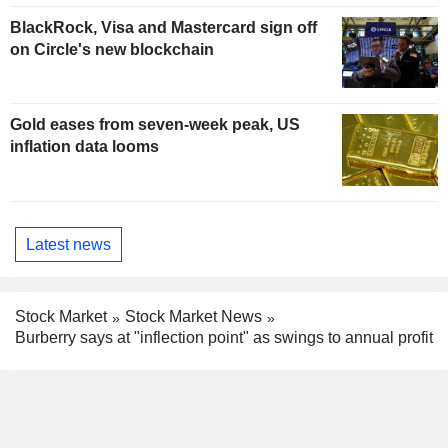
BlackRock, Visa and Mastercard sign off
on Circle's new blockchain
Gold eases from seven-week peak, US
inflation data looms
Latest news
Stock Market
Stock Market News
Burberry says at "inflection point" as swings to annual profit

Required action:
The records above should be output exactly, but without any of their pictures.

Response to this task:
BlackRock, Visa and Mastercard sign off
on Circle's new blockchain
Gold eases from seven-week peak, US
inflation data looms
Latest news
Stock Market
Stock Market News
Burberry says at "inflection point" as swings to annual profit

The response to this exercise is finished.